Collected data:
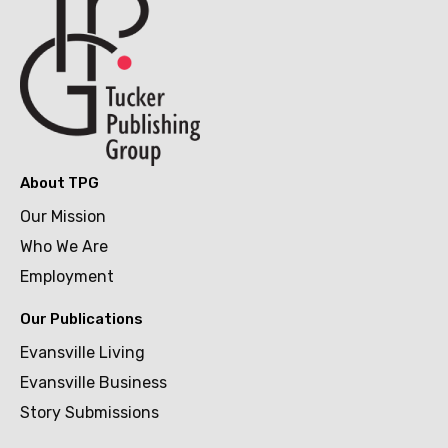
About TPG
Our Mission
Who We Are
Employment
Our Publications
Evansville Living
Evansville Business
Story Submissions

- Work instructions
In the records above, some lines may contain the word "Evansville"; copy every one of them.

- Answer to this problem
Evansville Living
Evansville Business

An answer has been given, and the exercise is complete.